A great wind hit Pippa, forcing her back—the door ripped from her hand. It slammed against the wall behind it. The sound echoed through the empty house as it collided with the tall walls of the foyer and rattled the chandelier as her loose tresses blocked her view. A moment of sheer panic seized her when her sight was taken from her.
Pippa pushed her hair away to continue with instructing the servant to the nearest inn. “Your lord will be far more comfortable…”
The wind whipped the last of her hair from her face to reveal not the servant from before, but a tall, very tall, broad-shouldered, very broad-shouldered, man—that was all Pippa saw of him as her glance locked on his chest. He was drenched, with his shirt plastered to his enormous width. It hadn’t been the wind that had knocked the door from her hands and allowed the storm access to her home, but the man before her.
And he was fuming mad—his nostrils flared as water dripped from his hair and he stared at her pointedly—not bothering to mask his aggressive stance.
“Were you truly going to turn away a man in need of shelter?” his voice boomed.
Pippa gasped, taking yet another step back.
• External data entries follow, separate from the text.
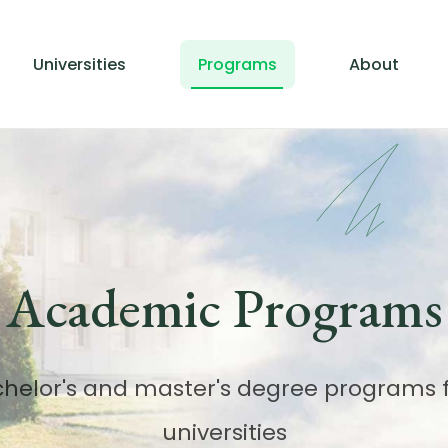
Universities
Programs
About
Academic Programs
chelor's and master's degree programs 
universities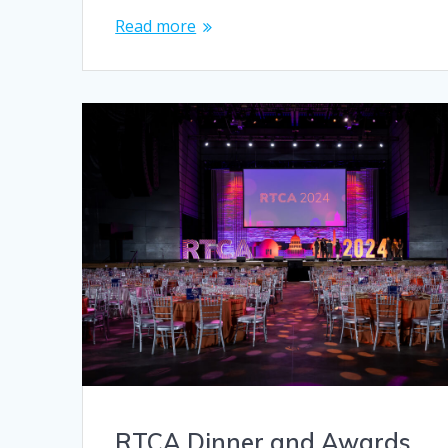
Read more
RTCA Dinner and Awards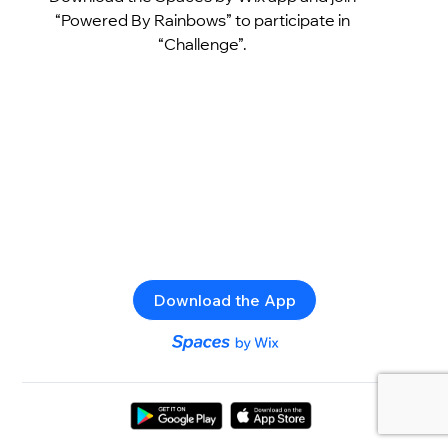
“Powered By Rainbows” to participate in
“Challenge”.
Download the App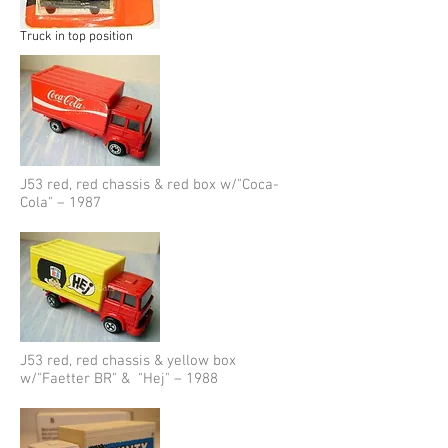
Truck in top position
J53 red, red chassis & red box w/"Coca-
Cola" – 1987
J53 red, red chassis & yellow box
w/"Faetter BR" & "Hej" – 1988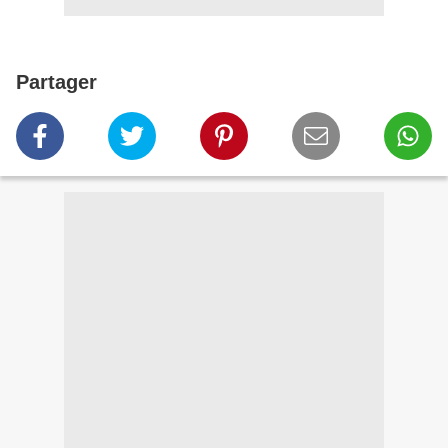
Partager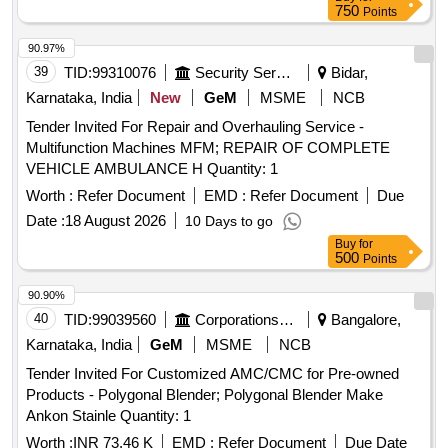
750
Points
90.97%
39
TID:
99310076
Security Services
Bidar,
Karnataka, India
New
GeM
MSME
NCB
Tender Invited For Repair and Overhauling Service -
Multifunction Machines MFM; REPAIR OF COMPLETE
VEHICLE AMBULANCE H Quantity: 1
Worth :
Refer Document
EMD :
Refer Document
Due
Date :
18 August 2026
10 Days to go
Buy
for
500
Points
90.90%
40
TID:
99039560
Corporations/ Assoc/ Chambers/ Govt Agencies
Bangalore,
Karnataka, India
GeM
MSME
NCB
Tender Invited For Customized AMC/CMC for Pre-owned
Products - Polygonal Blender; Polygonal Blender Make
Ankon Stainle Quantity: 1
Worth :
INR 73.46 K
EMD :
Refer Document
Due Date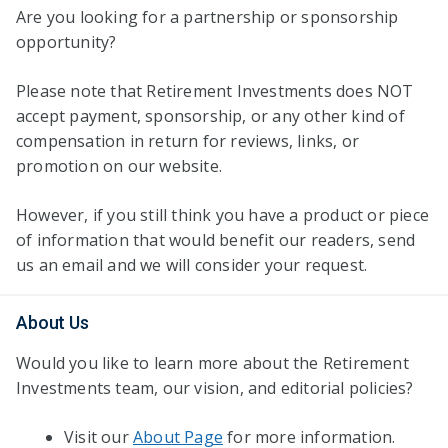
Are you looking for a partnership or sponsorship
opportunity?
Please note that Retirement Investments does NOT
accept payment, sponsorship, or any other kind of
compensation in return for reviews, links, or
promotion on our website.
However, if you still think you have a product or piece
of information that would benefit our readers, send
us an email and we will consider your request.
About Us
Would you like to learn more about the Retirement
Investments team, our vision, and editorial policies?
Visit our
About Page
for more information.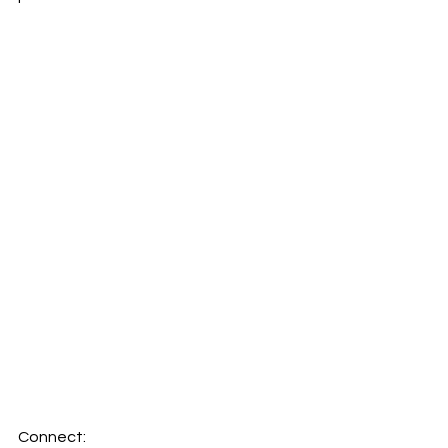
Connect: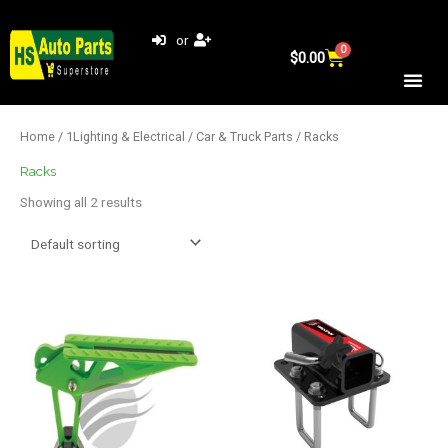
Skip
to
or
0
Cart
content
$
0.00
Home
/
1Lighting & Electrical
/
Car & Truck Parts
/ Racks
Racks
Showing all 2 results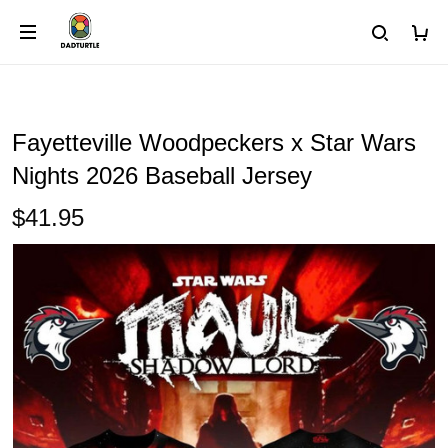
Fayetteville Woodpeckers x Star Wars
Nights 2026 Baseball Jersey
$41.95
She glanced quickly over her shoulder, hoping the noise had awoken one of her servants, abed on the third floor of the house. But none came running to aid her.
“I knew I was venturing to the depths of hell when I agreed to come all this way from London, but are manners not taught in the wilds of Somerset?” The man ran his hands down the front of his shirt, pushing the water from his body to pool on the floor beneath him. “My servants will need space in your stables. I thank you for…” he eyed her up and down before continuing. “…your hospitality, my lady.”
He bowed before Pippa with his last words and his breath caressed her body, making her acutely aware of two things; he smelled heavily of spirits and she was attired in a sheer nightshift that did not leave much to the imagination.